We should maintain that if an interpretation of any word in any religion leads to disharmony and does not positively further the welfare of the many, then such an interpretation is to be regarded as wrong; that is, against the will of God, or as the working of Satan or Mara.

Buddhadasa Bikkhu, a Thai Buddhist Monk


Wednesday, January 25, 2012

Anger in America

It was a moment not to be taken lightly when presidential candidate Newt Gingrich angrily turned on the moderator of the last Republican debate before the South Carolina primary for bringing up an interview with Newt's ex-wife.  Newt was at his best—at once professorial, accusatory, self-righteous, vibrating with palpable emotion, and pandering to a cheering, equally angry audience.  Newt the giant slayer faced down the evil dragon of the left-wing, elitist media.  This was high political theatre, which mirrored a reality of our nation in 2012: there are a lot of angry people in America today and not just on the Right.

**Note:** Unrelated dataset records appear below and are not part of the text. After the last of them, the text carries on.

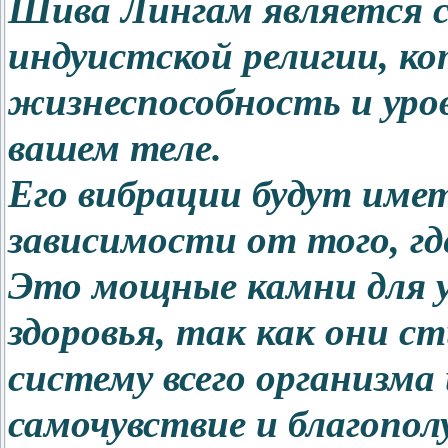
Шива Лингам является 
индуистской религии, к
жизнеспособность и уров
вашем теле.
Его вибрации будут имет
зависимости от того, гд
Это мощные камни для у
здоровья, так как они 
систему всего организм
самочувствие и благопол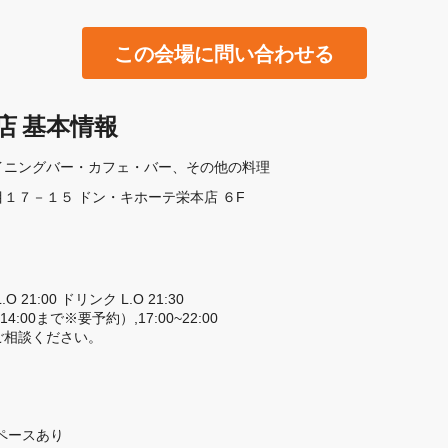
この会場に問い合わせる
店 基本情報
イニングバー・カフェ・バー
その他の料理
１７－１５ ドン・キホーテ栄本店 ６F
O 21:00 ドリンク L.O 21:30

4:00まで※要予約）,17:00~22:00

ご相談ください。
ペースあり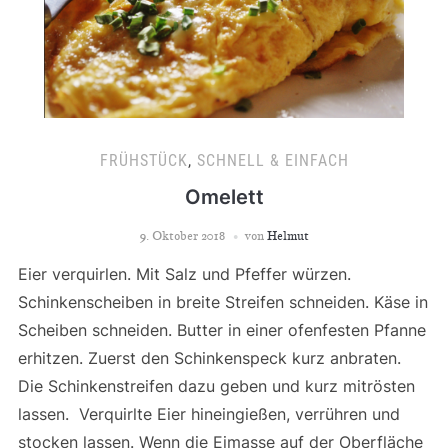
FRÜHSTÜCK
,
SCHNELL & EINFACH
Omelett
9. Oktober 2018
von
Helmut
Eier verquirlen. Mit Salz und Pfeffer würzen.
Schinkenscheiben in breite Streifen schneiden. Käse in
Scheiben schneiden. Butter in einer ofenfesten Pfanne
erhitzen. Zuerst den Schinkenspeck kurz anbraten.
Die Schinkenstreifen dazu geben und kurz mitrösten
lassen. Verquirlte Eier hineingießen, verrühren und
stocken lassen. Wenn die Eimasse auf der Oberfläche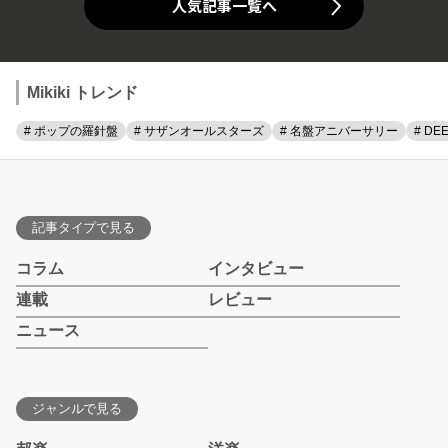
人気記事一覧へ
Mikiki トレンド
# ポップの羅針盤
# サザンオールスターズ
# 名盤アニバーサリー
# DE
記事タイプで見る
コラム
インタビュー
連載
レビュー
ニュース
ジャンルで見る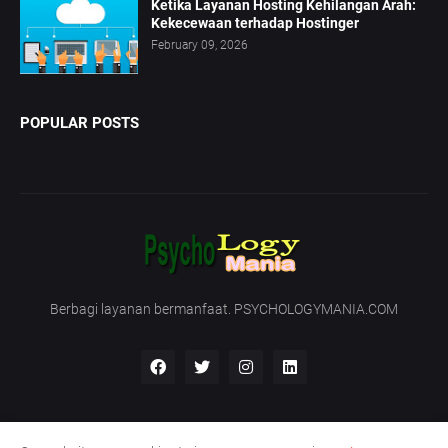
Ketika Layanan Hosting Kehilangan Arah:
Kekecewaan terhadap Hostinger
February 09, 2026
POPULAR POSTS
Berbagi layanan bermanfaat. PSYCHOLOGYMANIA.COM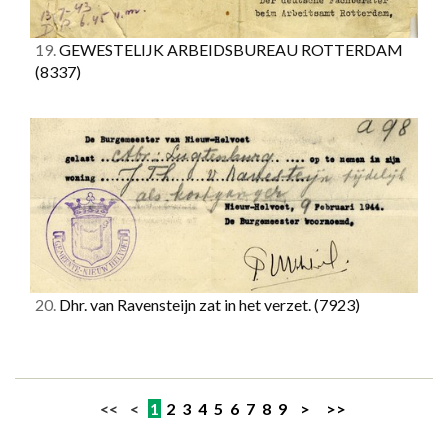
19.
GEWESTELIJK ARBEIDSBUREAU ROTTERDAM
(8337)
20.
Dhr. van Ravensteijn zat in het verzet.
(7923)
<< <
1
2
3
4
5
6
7
8
9
>
>>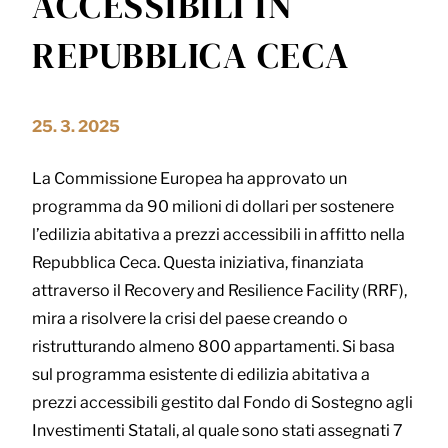
ACCESSIBILI IN
REPUBBLICA CECA
25. 3. 2025
La Commissione Europea ha approvato un
programma da 90 milioni di dollari per sostenere
l’edilizia abitativa a prezzi accessibili in affitto nella
Repubblica Ceca. Questa iniziativa, finanziata
attraverso il Recovery and Resilience Facility (RRF),
mira a risolvere la crisi del paese creando o
ristrutturando almeno 800 appartamenti. Si basa
sul programma esistente di edilizia abitativa a
prezzi accessibili gestito dal Fondo di Sostegno agli
Investimenti Statali, al quale sono stati assegnati 7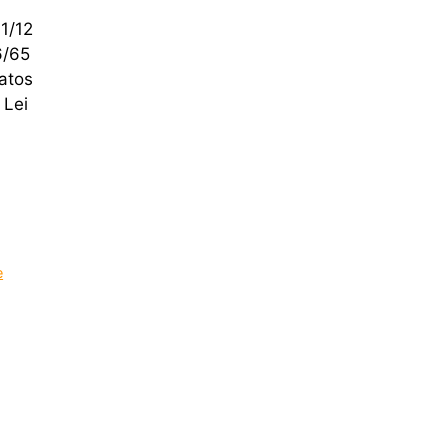
1/12
6/65
ratos
 Lei
e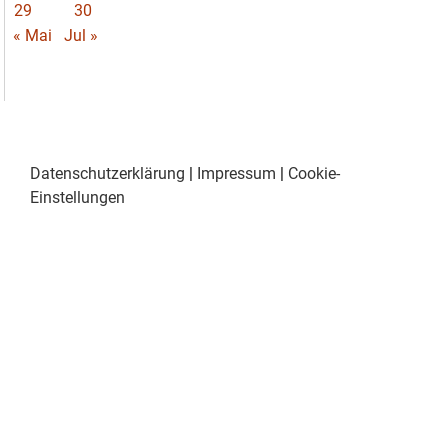
29
30
« Mai
Jul »
Datenschutzerklärung
|
Impressum
|
Cookie-
Einstellungen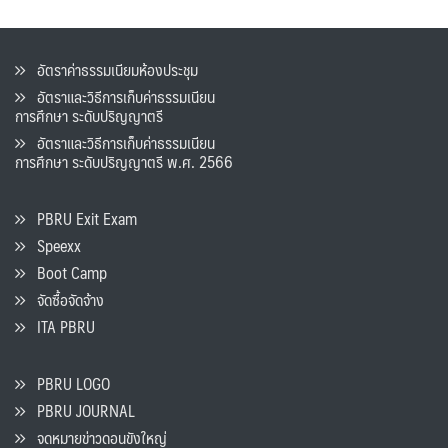
อัตราค่าธรรมเนียมห้องประชุม
อัตราและวิธีการเก็บค่าธรรมเนียน
การศึกษา ระดับปริญญาตรี
อัตราและวิธีการเก็บค่าธรรมเนียน
การศึกษา ระดับปริญญาตรี พ.ศ. 2566
PBRU Exit Exam
Speexx
Boot Camp
จัดซื้อจัดจ้าง
ITA PBRU
PBRU LOGO
PBRU JOURNAL
จดหมายข่าวดอนขังใหญ่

The sources of anger are many, and to a degree they reflect hard economic times.  In the political arena, there seem to be two major currents of anger and angst.  The tea party movement represents the right wing of our anger, and the occupy movement the left wing, although they are not mutually exclusive and both express the deep-seated feeling that things are not right with America.  At the heart of the occupy movement is the fact that income disparity is growing and has become a serious social ill.  We have a system where the rich are really, really raking in the dough while more and more families are falling into the dark well of poverty.  The tea party movement is a reaction to another fact, namely the "browning of America."  The social commentators love to  point out that we are rapidly becoming a majority of minorities and that soon enough white Americans will be but one more minority in a nation that used to be theirs.  Economic disparity and rapid social change create anger.

As a member of a gloriously "brown" family, my sympathies do not lie with the tea party nor do I share their fears.  That being said, we should all be painfully aware of the fact that anger and fear are not just emotions.  They are spiritual states as well, ones that have a profound impact on behavior and well-being—mostly a negative impact.  Angry people do angry things.  They cannot listen.  They find it impossible to compromise.  They provoke angry responses.  Demagogues pander to their fears in order to gain power.  Their anger thus poisons the political landscape in a way that makes it all but impossible to address the root causes of anger.  Their anger creates dangers that don't exist and enemies where there are none.

And when movements and politicians build their base on anger, they are doing exactly that thing that Jesus warned us not to do.  They are building their house on sand (Matthew 7:24-27), and as Jesus said, "The rain fell, and the floods came, and the winds blew and beat against that house, and it fell—and great was its fall!" (7:27).  Whether it be the tea party folks or the occupiers, if they cannot move beyond their anger to something positive and creative, their movements are doomed to failure, a failure that could have ugly ramifications for the whole nation.  Angry people habitually destroy the very things that matter most to them because anger, even if originally justified, always and rapidly turns destructive if not transformed into something positive.